## WHAT YOU WILL DO
In the data below, the answer is the run of lines from the line containing "die beste E" through the line containing "soprattutto suggestioni che", both included; print it exactly and nothing else.

## Records from a data collection
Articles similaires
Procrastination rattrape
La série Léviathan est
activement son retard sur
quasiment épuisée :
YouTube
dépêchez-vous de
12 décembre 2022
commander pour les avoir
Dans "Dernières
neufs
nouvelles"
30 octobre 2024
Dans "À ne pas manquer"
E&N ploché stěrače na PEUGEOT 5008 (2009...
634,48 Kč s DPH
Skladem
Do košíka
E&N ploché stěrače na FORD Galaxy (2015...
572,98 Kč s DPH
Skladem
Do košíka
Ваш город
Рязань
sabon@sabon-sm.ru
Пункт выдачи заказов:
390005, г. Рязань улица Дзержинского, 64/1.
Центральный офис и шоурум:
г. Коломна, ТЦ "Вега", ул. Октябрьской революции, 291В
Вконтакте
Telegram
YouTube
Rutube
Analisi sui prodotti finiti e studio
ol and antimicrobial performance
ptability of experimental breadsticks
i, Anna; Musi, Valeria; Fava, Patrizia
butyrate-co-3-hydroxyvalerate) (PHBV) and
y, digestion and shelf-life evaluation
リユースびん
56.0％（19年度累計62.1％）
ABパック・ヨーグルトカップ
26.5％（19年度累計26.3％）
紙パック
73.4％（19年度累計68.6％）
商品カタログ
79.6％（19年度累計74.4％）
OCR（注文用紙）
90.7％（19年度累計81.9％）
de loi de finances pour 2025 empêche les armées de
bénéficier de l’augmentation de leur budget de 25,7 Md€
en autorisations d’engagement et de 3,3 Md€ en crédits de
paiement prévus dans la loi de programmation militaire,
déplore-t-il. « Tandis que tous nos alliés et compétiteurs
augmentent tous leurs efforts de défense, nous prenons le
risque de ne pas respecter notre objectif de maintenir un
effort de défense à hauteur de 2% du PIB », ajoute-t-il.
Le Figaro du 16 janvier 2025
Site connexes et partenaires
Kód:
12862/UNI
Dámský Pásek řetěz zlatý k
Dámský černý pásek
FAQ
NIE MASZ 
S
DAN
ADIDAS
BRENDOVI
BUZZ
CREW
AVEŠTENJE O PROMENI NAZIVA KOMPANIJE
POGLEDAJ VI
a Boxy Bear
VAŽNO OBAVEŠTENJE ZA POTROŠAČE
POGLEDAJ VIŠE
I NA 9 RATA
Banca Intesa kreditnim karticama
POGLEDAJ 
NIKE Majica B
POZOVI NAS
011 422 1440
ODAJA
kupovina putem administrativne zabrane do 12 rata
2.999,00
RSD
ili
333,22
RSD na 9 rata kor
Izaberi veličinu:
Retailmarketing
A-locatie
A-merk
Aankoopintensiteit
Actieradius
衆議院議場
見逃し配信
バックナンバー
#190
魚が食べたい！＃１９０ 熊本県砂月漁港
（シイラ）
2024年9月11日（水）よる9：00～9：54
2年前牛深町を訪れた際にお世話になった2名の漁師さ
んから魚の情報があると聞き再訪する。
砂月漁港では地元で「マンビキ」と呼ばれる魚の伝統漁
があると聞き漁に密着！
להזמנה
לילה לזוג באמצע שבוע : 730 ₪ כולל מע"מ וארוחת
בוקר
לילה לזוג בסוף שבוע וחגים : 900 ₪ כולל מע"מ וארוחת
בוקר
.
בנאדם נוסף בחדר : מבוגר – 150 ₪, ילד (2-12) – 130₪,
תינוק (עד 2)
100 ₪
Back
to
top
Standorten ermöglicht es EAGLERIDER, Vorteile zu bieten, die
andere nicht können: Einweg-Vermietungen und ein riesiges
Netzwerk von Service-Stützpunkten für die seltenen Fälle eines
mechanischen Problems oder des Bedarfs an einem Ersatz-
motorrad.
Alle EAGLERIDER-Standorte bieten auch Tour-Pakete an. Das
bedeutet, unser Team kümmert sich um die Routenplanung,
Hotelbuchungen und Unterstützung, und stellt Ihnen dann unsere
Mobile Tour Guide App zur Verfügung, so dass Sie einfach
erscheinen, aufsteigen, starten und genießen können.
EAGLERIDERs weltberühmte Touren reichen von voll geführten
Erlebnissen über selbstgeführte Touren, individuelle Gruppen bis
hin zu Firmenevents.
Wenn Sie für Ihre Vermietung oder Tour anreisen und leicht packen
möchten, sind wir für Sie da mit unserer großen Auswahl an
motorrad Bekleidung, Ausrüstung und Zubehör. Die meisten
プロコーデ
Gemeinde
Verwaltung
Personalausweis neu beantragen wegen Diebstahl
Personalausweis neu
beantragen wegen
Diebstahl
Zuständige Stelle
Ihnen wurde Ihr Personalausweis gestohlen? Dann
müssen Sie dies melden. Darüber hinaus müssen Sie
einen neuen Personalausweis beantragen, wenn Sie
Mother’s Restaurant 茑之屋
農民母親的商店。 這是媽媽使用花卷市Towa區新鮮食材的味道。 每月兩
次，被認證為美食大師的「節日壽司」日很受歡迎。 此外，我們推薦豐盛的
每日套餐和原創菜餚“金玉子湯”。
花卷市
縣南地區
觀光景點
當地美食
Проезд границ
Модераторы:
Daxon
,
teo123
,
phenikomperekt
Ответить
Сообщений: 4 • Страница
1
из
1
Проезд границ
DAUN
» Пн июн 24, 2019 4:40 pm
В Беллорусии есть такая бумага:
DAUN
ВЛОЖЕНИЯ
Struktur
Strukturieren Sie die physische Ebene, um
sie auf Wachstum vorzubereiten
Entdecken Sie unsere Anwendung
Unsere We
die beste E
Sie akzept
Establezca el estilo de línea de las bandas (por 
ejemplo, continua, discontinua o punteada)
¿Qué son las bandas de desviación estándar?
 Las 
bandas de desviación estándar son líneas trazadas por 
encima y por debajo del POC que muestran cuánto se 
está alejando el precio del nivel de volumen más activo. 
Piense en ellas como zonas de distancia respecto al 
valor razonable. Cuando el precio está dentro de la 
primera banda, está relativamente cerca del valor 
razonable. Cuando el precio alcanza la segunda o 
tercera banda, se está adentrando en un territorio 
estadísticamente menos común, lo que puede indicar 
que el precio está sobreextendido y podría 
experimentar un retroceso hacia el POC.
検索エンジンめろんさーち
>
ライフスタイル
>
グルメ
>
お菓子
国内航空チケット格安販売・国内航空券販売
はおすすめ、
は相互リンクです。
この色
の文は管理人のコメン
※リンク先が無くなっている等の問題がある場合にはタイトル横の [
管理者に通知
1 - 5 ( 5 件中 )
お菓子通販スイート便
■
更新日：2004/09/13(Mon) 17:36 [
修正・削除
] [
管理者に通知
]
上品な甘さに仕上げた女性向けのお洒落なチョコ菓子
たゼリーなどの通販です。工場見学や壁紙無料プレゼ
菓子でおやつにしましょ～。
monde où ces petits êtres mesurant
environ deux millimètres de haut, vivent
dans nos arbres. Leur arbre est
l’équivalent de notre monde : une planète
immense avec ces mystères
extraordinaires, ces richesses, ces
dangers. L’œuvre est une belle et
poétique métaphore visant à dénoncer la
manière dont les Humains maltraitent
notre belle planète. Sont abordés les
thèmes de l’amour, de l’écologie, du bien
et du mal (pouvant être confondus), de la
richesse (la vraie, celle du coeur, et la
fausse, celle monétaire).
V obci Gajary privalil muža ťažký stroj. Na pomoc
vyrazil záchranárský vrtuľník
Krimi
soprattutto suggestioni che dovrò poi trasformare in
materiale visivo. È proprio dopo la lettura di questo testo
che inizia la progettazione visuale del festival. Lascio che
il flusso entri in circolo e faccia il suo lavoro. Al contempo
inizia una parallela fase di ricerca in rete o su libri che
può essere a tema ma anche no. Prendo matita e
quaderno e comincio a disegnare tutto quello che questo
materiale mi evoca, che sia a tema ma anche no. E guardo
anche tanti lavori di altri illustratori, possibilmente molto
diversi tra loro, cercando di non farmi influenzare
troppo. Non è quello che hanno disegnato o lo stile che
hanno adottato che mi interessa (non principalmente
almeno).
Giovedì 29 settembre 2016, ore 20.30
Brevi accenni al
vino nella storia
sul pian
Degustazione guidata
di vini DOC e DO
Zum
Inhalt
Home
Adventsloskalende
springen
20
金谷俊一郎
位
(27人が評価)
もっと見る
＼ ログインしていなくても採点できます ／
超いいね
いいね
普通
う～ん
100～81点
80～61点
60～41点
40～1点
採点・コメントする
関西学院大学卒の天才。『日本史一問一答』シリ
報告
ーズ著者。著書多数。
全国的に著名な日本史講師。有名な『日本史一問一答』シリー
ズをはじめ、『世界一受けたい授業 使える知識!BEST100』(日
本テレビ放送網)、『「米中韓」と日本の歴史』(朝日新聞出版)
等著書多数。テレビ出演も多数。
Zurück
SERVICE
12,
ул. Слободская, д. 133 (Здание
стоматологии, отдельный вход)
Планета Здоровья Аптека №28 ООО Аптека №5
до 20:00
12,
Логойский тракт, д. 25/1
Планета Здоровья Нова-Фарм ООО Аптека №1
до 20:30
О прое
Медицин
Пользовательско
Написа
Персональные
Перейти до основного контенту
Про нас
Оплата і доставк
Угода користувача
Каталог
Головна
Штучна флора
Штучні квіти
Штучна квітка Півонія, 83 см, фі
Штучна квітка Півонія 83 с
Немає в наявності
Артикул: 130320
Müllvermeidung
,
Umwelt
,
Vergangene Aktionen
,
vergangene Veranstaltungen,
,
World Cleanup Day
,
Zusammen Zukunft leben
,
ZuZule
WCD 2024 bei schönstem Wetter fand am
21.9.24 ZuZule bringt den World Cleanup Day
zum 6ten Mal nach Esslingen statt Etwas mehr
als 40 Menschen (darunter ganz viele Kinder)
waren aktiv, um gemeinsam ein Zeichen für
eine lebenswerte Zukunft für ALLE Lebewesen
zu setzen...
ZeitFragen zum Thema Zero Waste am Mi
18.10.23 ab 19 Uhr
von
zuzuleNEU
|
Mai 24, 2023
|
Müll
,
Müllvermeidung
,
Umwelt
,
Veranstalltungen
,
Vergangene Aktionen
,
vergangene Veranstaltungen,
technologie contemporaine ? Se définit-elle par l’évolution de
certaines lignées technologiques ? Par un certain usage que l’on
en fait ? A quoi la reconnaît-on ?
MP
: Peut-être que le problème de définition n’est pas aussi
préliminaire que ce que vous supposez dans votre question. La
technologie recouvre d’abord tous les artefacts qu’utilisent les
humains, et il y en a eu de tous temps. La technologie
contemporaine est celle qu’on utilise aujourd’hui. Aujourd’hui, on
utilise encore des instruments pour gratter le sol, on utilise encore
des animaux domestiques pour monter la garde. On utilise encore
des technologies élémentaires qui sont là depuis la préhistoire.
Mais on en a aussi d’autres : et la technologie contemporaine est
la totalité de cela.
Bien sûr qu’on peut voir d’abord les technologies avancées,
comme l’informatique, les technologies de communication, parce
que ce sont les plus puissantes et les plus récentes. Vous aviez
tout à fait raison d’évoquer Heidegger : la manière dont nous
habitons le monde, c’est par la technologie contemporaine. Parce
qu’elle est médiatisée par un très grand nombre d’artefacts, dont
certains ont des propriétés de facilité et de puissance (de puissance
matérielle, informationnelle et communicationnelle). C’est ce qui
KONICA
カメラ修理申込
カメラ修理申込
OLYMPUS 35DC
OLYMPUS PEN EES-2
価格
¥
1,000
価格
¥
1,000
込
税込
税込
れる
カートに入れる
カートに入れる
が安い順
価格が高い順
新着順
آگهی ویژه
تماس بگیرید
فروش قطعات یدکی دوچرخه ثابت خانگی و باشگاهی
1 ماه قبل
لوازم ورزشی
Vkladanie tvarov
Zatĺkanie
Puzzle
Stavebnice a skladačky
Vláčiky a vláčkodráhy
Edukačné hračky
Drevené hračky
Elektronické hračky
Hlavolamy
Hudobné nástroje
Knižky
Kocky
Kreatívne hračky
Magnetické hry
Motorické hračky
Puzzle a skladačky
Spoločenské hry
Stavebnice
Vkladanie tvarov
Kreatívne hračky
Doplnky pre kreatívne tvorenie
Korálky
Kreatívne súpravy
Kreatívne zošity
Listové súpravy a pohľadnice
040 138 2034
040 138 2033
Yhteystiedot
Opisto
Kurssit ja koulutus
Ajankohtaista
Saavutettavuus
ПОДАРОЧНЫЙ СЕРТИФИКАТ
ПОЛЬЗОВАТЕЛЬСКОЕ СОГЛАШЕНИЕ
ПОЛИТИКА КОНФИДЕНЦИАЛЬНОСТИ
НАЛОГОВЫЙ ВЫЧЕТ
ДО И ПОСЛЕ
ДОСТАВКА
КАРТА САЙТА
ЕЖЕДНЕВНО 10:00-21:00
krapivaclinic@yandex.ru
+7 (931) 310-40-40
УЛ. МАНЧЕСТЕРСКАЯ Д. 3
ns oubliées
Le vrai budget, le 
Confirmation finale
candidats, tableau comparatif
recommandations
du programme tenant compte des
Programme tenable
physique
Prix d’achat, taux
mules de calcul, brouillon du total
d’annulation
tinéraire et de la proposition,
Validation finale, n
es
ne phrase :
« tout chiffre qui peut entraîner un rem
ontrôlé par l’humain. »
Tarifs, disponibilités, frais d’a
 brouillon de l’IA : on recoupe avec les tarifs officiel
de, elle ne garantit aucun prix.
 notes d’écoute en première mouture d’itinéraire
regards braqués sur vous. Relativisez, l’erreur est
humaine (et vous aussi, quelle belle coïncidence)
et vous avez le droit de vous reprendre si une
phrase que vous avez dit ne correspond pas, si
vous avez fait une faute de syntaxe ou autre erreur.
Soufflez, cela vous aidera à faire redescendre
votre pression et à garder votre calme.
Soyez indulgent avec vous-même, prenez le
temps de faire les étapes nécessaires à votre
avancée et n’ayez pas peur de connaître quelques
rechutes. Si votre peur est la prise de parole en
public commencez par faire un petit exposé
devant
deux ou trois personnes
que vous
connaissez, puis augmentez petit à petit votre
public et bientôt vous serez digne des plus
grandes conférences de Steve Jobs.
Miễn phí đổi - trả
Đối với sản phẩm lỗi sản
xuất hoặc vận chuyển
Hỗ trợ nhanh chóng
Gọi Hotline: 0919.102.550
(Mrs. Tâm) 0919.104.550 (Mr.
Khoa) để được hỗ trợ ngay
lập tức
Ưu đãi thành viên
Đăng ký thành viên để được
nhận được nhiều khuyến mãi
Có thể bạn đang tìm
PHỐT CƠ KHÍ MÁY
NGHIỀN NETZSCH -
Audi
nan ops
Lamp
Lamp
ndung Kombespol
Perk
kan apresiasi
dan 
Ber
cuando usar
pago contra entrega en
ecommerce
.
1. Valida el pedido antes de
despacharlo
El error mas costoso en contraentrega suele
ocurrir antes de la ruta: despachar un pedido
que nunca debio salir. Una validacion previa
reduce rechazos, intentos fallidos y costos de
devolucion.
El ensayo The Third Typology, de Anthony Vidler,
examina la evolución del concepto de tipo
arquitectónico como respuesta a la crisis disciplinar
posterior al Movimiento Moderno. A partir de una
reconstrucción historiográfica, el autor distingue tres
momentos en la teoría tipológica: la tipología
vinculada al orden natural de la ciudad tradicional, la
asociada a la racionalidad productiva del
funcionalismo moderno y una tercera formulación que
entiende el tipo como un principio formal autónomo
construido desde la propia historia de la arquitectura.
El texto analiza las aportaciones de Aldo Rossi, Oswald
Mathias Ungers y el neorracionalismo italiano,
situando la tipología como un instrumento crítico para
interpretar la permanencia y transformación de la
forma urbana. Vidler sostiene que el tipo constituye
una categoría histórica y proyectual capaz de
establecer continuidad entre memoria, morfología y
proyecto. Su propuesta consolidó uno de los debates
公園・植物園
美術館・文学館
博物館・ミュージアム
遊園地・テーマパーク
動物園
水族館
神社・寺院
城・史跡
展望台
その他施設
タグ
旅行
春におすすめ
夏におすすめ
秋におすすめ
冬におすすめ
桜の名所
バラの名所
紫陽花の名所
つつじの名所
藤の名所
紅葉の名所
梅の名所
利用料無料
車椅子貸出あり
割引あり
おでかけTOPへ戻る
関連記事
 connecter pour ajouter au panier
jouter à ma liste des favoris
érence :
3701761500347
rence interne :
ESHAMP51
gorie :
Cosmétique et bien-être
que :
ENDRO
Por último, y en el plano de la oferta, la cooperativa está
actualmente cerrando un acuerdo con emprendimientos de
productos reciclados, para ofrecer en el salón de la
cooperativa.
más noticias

## SOLUTION TO THIS EXERCISE
die beste E
Sie akzept
Establezca el estilo de línea de las bandas (por 
ejemplo, continua, discontinua o punteada)
¿Qué son las bandas de desviación estándar?
 Las 
bandas de desviación estándar son líneas trazadas por 
encima y por debajo del POC que muestran cuánto se 
está alejando el precio del nivel de volumen más activo. 
Piense en ellas como zonas de distancia respecto al 
valor razonable. Cuando el precio está dentro de la 
primera banda, está relativamente cerca del valor 
razonable. Cuando el precio alcanza la segunda o 
tercera banda, se está adentrando en un territorio 
estadísticamente menos común, lo que puede indicar 
que el precio está sobreextendido y podría 
experimentar un retroceso hacia el POC.
検索エンジンめろんさーち
>
ライフスタイル
>
グルメ
>
お菓子
国内航空チケット格安販売・国内航空券販売
はおすすめ、
は相互リンクです。
この色
の文は管理人のコメン
※リンク先が無くなっている等の問題がある場合にはタイトル横の [
管理者に通知
1 - 5 ( 5 件中 )
お菓子通販スイート便
■
更新日：2004/09/13(Mon) 17:36 [
修正・削除
] [
管理者に通知
]
上品な甘さに仕上げた女性向けのお洒落なチョコ菓子
たゼリーなどの通販です。工場見学や壁紙無料プレゼ
菓子でおやつにしましょ～。
monde où ces petits êtres mesurant
environ deux millimètres de haut, vivent
dans nos arbres. Leur arbre est
l’équivalent de notre monde : une planète
immense avec ces mystères
extraordinaires, ces richesses, ces
dangers. L’œuvre est une belle et
poétique métaphore visant à dénoncer la
manière dont les Humains maltraitent
notre belle planète. Sont abordés les
thèmes de l’amour, de l’écologie, du bien
et du mal (pouvant être confondus), de la
richesse (la vraie, celle du coeur, et la
fausse, celle monétaire).
V obci Gajary privalil muža ťažký stroj. Na pomoc
vyrazil záchranárský vrtuľník
Krimi
soprattutto suggestioni che dovrò poi trasformare in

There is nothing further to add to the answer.